One trap that iron condor traders fall into, is that they wait until it's too close to expiration date before exiting the position. By this time, your ability to adjust the trade has been compromised by a combination of theta time decay on your out-of-the-money positions and intrinsic value on the sold options for the side of the trade that is under threat of being breached. Late adjustments will result in a much narrower range if the same profitability is to be maintained. A narrow range with a short time to expiration can be quite precarious.
One solution is to close a portion of your postions and secure some profit when the underlying is in the "sweet spot" or optimal position on your risk graph (i.e. the mid-point of the range).

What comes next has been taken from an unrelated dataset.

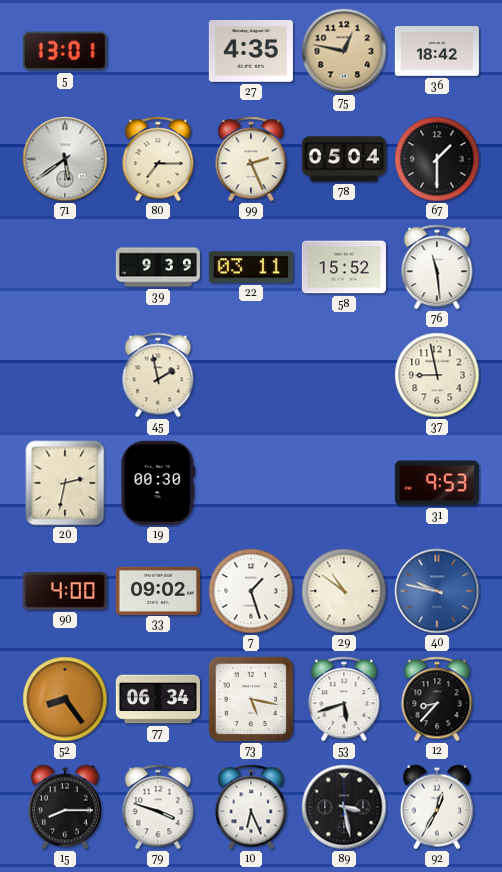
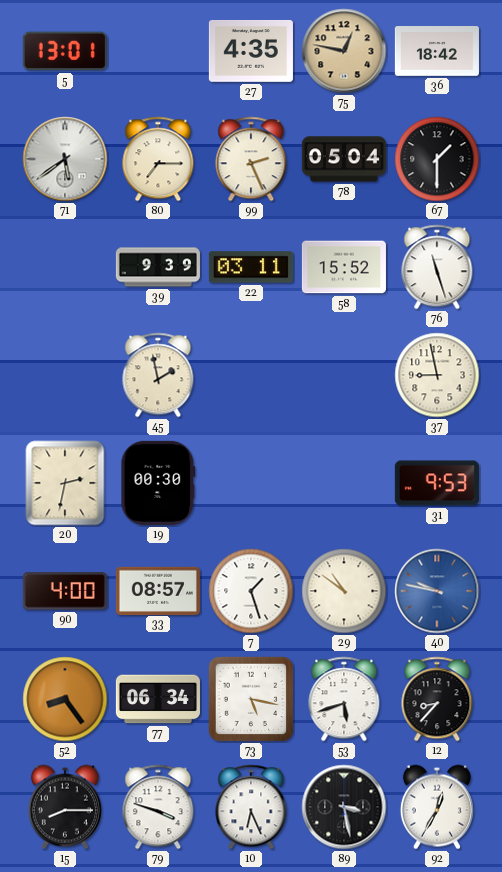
76: 11:29 -> 11:27
33: 09:02 -> 08:57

This frees up capital to deploy elsewhere, while at the same time, offsetting any potential losses on the portion of the original trade that you didn't close out.

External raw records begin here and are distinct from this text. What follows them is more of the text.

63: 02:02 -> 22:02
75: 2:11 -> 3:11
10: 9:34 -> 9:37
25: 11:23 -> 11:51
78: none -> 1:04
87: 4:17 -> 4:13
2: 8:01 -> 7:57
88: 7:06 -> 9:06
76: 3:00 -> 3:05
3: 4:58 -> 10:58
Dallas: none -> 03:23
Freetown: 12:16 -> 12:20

A better solution is to understand that by adjusting your postions just once a couple of weeks into the trade, you not only take some profit out of the market, but at the same time, re-position your "sweet spot" into the middle of the range, allowing you to collect further profits from accelerating option time decay. This is one of the techniques they teach you (among other things) in the Trading Pro System series of videos.
The best time to enter your original iron condor trade, is between 40 and 30 days till expiration. Here, you can usually get a nice wide spread and at least 70-90 cents credit per underlying share covered by the options. This is what you want - plenty of room for the underlying to move around in. Your theta (time decay) graph will also have a nice broad curve to it. This allows the underlying to move further while still showing a paper profit. Draw your channel trendlines on the underlying first to make an assessment where it might possibly go within the next few weeks and establish your iron condor range around it.

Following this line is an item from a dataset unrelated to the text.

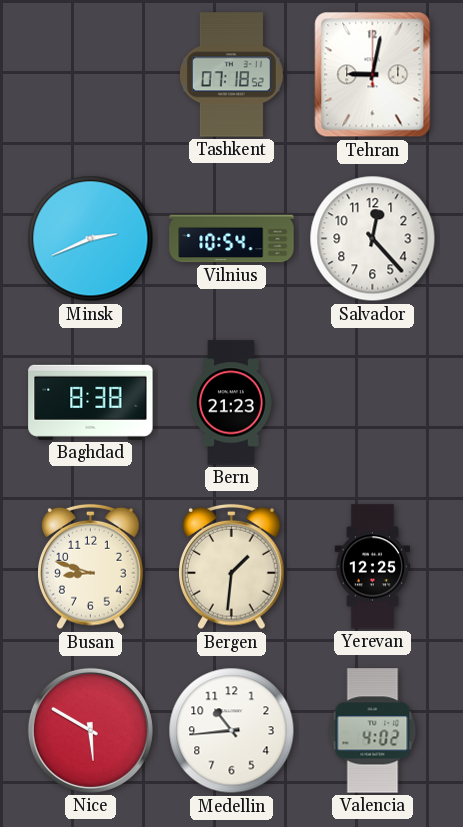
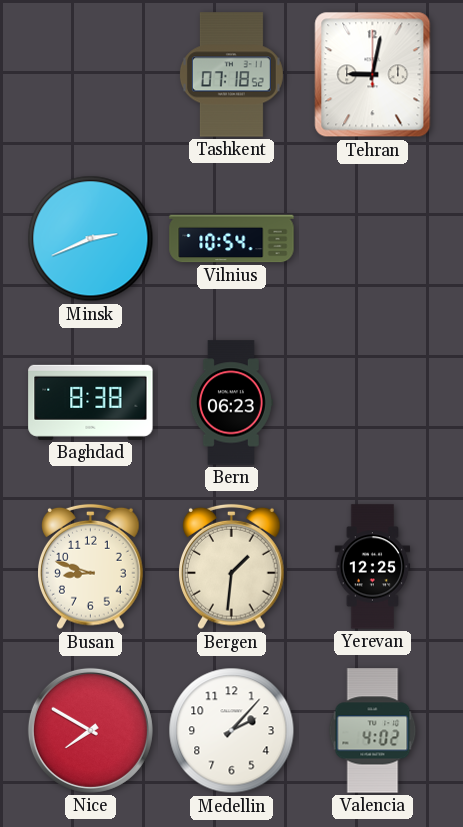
Salvador: 12:23 -> none
Bern: 21:23 -> 06:23
Nice: 5:50 -> 7:50
Medellin: 10:44 -> 2:07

It is not advisable to remain in the trade after you've passed the halfway mark in terms of total time to expiration from original entry. Don't be greedy! The halfway mark offers the best time/risk/reward ratio, assuming price and volatility are not on the move. If you're in the "sweet spot" (midpoint) around this time, you can usually collect about 70 percent of your total potential profit. This is a good deal - 50 percent of total time for 70 percent of total profit. Take profits and start over with something else. If you stick around in the hope you'll grab that little bit extra with less than two weeks to expiration, time decay and price volatility can ruin you.
Bottom line:- don't ever let your "time in the trade" percentage exceed your "total potential reward remaining" percentage. Seventy percent time in the trade for only another 20 percent potential reward is not a good deal.